Pendapat ini berbeda dengan pendapat bahwa, ketentuan Pasal 144 UU Tipikor 1999 harus ditafsirkan sesuai dengan maksud juga tujuan pembentuk UU yaitu membatasi perluasan penerapan ketentuan Pasal 2 serta Pasal 3 UU Tipikor 1999 terhadap setiap pelanggaran UU yang tersebut sudah mengakibatkan kerugian keuangan negara.
Pendapat pertama dilandaskan pada asas legalitas, sedangkan pendapat kedua dilandaskan pada tafsir teleologis. Adanya perbedaan tafsir hukum yang dimaksud mencerminkan belum terdapat kepastian hukum tentang penerapan UU Tipikor 1999/2001 terhadap pelanggaran UU yang mana menimbukan kerugian keuangan negara.
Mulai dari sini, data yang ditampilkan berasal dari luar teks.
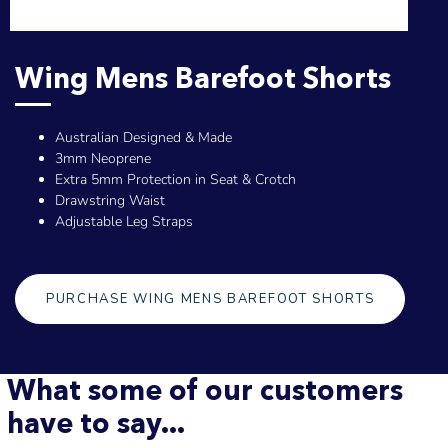
Wing Mens Barefoot Shorts
Australian Designed & Made
3mm Neoprene
Extra 5mm Protection in Seat & Crotch
Drawstring Waist
Adjustable Leg Straps
PURCHASE WING MENS BAREFOOT SHORTS
What some of our customers
have to say...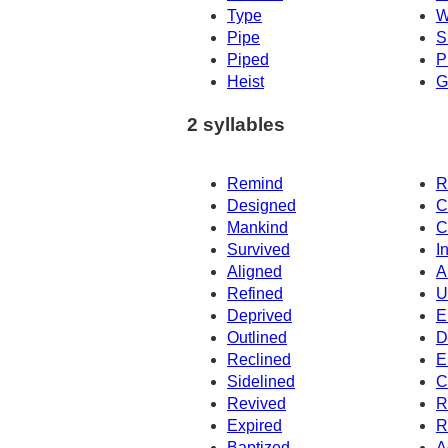
Type
W
Pipe
S
Piped
P
Heist
G
2 syllables
Remind
R
Designed
C
Mankind
C
Survived
I
Aligned
A
Refined
U
Deprived
E
Outlined
D
Reclined
E
Sidelined
C
Revived
R
Expired
R
Baptized
A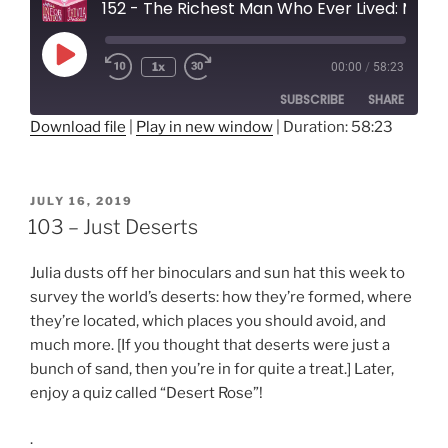
152 - The Richest Man Who Ever Lived: Mansa Musa
Play
1x
00:00
/
58:23
Rewind
Fast
Episode
10
Forward
SUBSCRIBE
SHARE
Seconds
30
seconds
Download file
|
Play in new window
|
Duration: 58:23
SHARE
RSS FEED
LINK
POSTED
JULY 16, 2019
ON
103 – Just Deserts
EMBED
Julia dusts off her binoculars and sun hat this week to
survey the world’s deserts: how they’re formed, where
they’re located, which places you should avoid, and
much more. [If you thought that deserts were just a
bunch of sand, then you’re in for quite a treat.] Later,
enjoy a quiz called “Desert Rose”!
.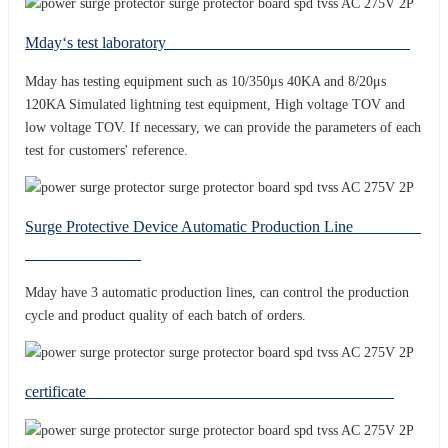
Mday‘s test laboratory
Mday has testing equipment such as 10/350μs 40KA and 8/20μs
120KA Simulated lightning test equipment, High voltage TOV and
low voltage TOV. If necessary, we can provide the parameters of each
test for customers' reference.
Surge Protective Device Automatic Production Line
Mday have 3 automatic production lines, can control the production
cycle and product quality of each batch of orders.
certificate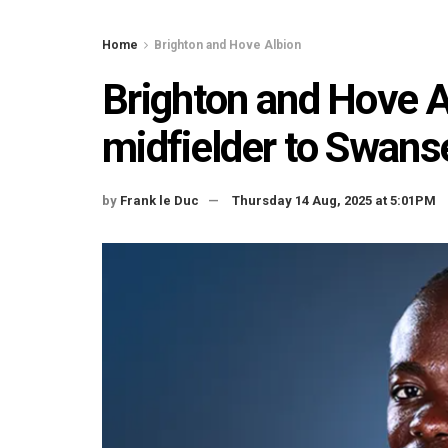
Home
Brighton and Hove Albion
Brighton and Hove A
midfielder to Swans
by
Frank le Duc
Thursday 14 Aug, 2025 at 5:01PM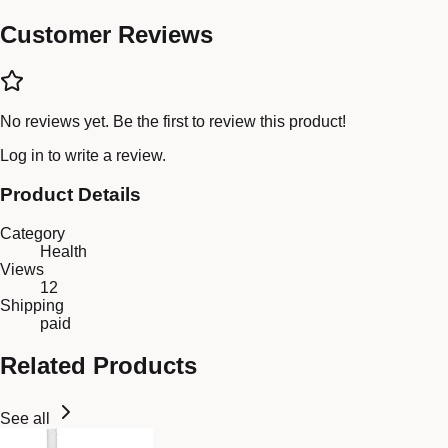
Customer Reviews
No reviews yet. Be the first to review this product!
Log in
to write a review.
Product Details
Category
Health
Views
12
Shipping
paid
Related Products
See all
Masalah tafsir hukum yang dimaksud kedua adalah mengenai unsur perbuatan yang bersifat melawan hukum (PMH) yang mana terdapat pada Pasal 2 ayat (1) UU Tipikor `1999. Penerangan Pasal 2 ayat (1) UU Tipikor mengemukakan sebaga berikut: Yang dimaksud dengan “secara melawan hukum” pada Pasal ini mencakup perbuatan melawan hukum pada arti formil maupun pada arti materiil, yakni meskipun perbuatan yang dimaksud tidaklah diatur pada peraturan perundang-undangan, namun apabila perbuatan yang disebutkan dianggap tercela akibat bukan sesuai dengan rasa keadilan atau norma-norma hidup sosial di masyarakat, maka perbuatan yang dimaksud dapat dipidana.
Dalam ketentuan ini, kata “dapat” (menimbulkan kerugian keuangan negara atau perekonomian negara) sebelum frasa “merugikan keuangan atau perekonomian negara” menunjukkan bahwa aktivitas pidana korupsi merupakan delik formil, yaitu adanya perbuatan pidana korupsi cukup dengan dipenuhinya unsur-unsur perbuatan yang dimaksud telah dirumuskan, tidak dengan timbulnya akibat. Selanjutnya dinyatakan bahwa, benar langkah pidana korupsi adalah langkah pidana formil.
Masalah tafsir ketiga dari UU Tipikor 1999/2001 adalah mengenai unsur kerugian keuangan negara. Unsur kerugian keuangan negara telah terjadi berhasil dirumuskan pengertiannya secara hukum, yaitu terdapat pada ketentuan Pasal 1 nomor 22 UU Nomor 1 Tahun 2004 tentang Perbendaharaan Negara yaitu Kerugian Negara/Daerah adalah kekurangan uang, surat berharga, dan juga barang, yang tersebut nyata dan juga pasti jumlahnya sebagai akibat perbuatan melawan hukum baik sengaja maupun lalai.